Crown prince Mohammed bin Salman of Saudi Arabia gave the impression of having swallowed a spreadsheet during his midweek interview with Fox News. Every answer he gave seemed to have a statistic attached. He reeled off figures comparing the economic growth of his country and South Korea. He estimated the level of annual profits in the global esports sector. He said he had a target to grow Saudi’s sports industry to 1.5% of national GDP. If that meant being accused of sportswashing, he added, then so be it.
“If sport washing is going to increase my GDP by way of 1%, then I will continue doing sport washing,” Bin Salman told Fox’s man by the Red Sea, Bret Baier. “I don’t care … I’m aiming for another 1.5%. Call it whatever you want, we’re going to get that 1.5%.”
Baier’s response to Bin Salman’s stats blizzard was positive. “You’re a data guy,” he observed, beaming. In fact the crown prince was received positively by his interlocutor throughout. Bin Salman was “a visionary leader”, according to Baier at the top of the interview. “I have talked to a lot of your citizens and that’s how they describe you,” he said. “And you didn’t even plant them!”
It may be that the possibility of an unchallenging encounter proved persuasive when Bin Salman was deciding whether to undertake his first full interview in English since becoming Saudi’s de facto ruler in 2017. It is certainly the case that the rightwing American broadcaster was the place to make off-the-cuff jokes about sportswashing.
The practice of using sport to rehabilitate a country’s reputation (in this case one that casts Saudi under Bin Salman as one of the most repressive regimes in the world, where people can be sentenced to death for tweeting) is a phenomenon observed many times in recent years, particularly in reference to last year’s World Cup in Qatar.

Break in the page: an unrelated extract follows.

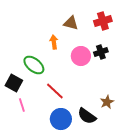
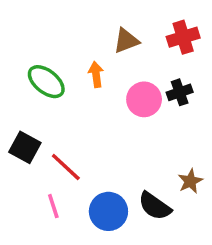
brown triangle: (71, 23) -> (126, 41), turned -35
green ellipse: (34, 65) -> (46, 82), moved
red line: (55, 91) -> (66, 167), moved
pink line: (22, 105) -> (53, 206), moved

Anyone who visited Doha for the World Cup will be familiar with defensive arguments against sportswashing: of accusations of selective criticism on the part of western media and human rights organisations; of hypocrisy when it comes to westerners recognising failings in their own countries. These arguments can be heard in Saudi Arabia too, but at far lower volume. Instead those involved in the grand Saudi sporting project are likely to react as Bin Salman did to accusations of sportswashing. They are simply not threatened by the term.
The majority of Bin Salman’s interview with Baier perhaps showed why. In the main it concentrated on his increasingly prominent role as global statesman. The crown prince spoke of his hopes for the normalisation of relations between his country and Israel, dependent on a brighter future for the Palestinian people. He defended President Xi of China and talked up the Brics group of nations.
The range of topics reflected the fact that Saudi Arabia is now a geopolitical power in a multipolar world. It is also, still, one of the planet’s largest sources of oil and a country that, by restricting production alongside Russia this summer, can drive the price up by a third in a matter of months. Saudi has money, power and influence, and while the first of these remains there is little reason to think the last two will fall away.
Saudi Arabia doesn’t need sport to distract from its human rights record as it will face no consequences for its actions in the first place. But that is not to say that it is immune to criticism, or that it is guaranteed Bin Salman’s visions will come to pass.
Baier met the crown prince on the island of Sindalah, one of the numerous districts that are to form part of the new mega city of Neom. Baier called Sindalah “incredibly beautiful”; what footage viewers were shown suggested a golf course in the middle of a building site. The successful delivery of Neom and other “gigaprojects” are central to Bin Salman’s dream of a new Saudi Arabia. It is also potentially a grand folly, and one that will certainly not come cheap.
As for the sport, success is not assured there either. The Saudis aren’t short on statistics for their aspirations here and this is particularly true of football. There are targets to become a top-10 footballing nation and a top-five professional league. But other numbers, related to the newly revamped Saudi Pro League, show an average of just 8,500 spectators at matches, fewer than Swindon Town are getting in League Two.
Equally the financial lure of the competition revealed its limits when Liverpool saw fit to say no to $215m for Mohamed Salah and Kylian Mbappé turned the Pro League down flat. Opinions as to the success or otherwise of Saudi’s LIV Golf project vary, meanwhile, but a proposed merger with PGA golf – decried as a hostile Saudi takeover – may yet be held up by US authorities.
Bin Salman’s bluff dismissal of sportswashing reflected his self-confidence, something born both of privilege and the real and growing power he has in the world. It was also perhaps a mistake. A moment revealing of his inexperience as a leader, it was a quip Bin Salman didn’t need to make and something that those sceptical of Saudi Arabia’s global ambitions will surely remember.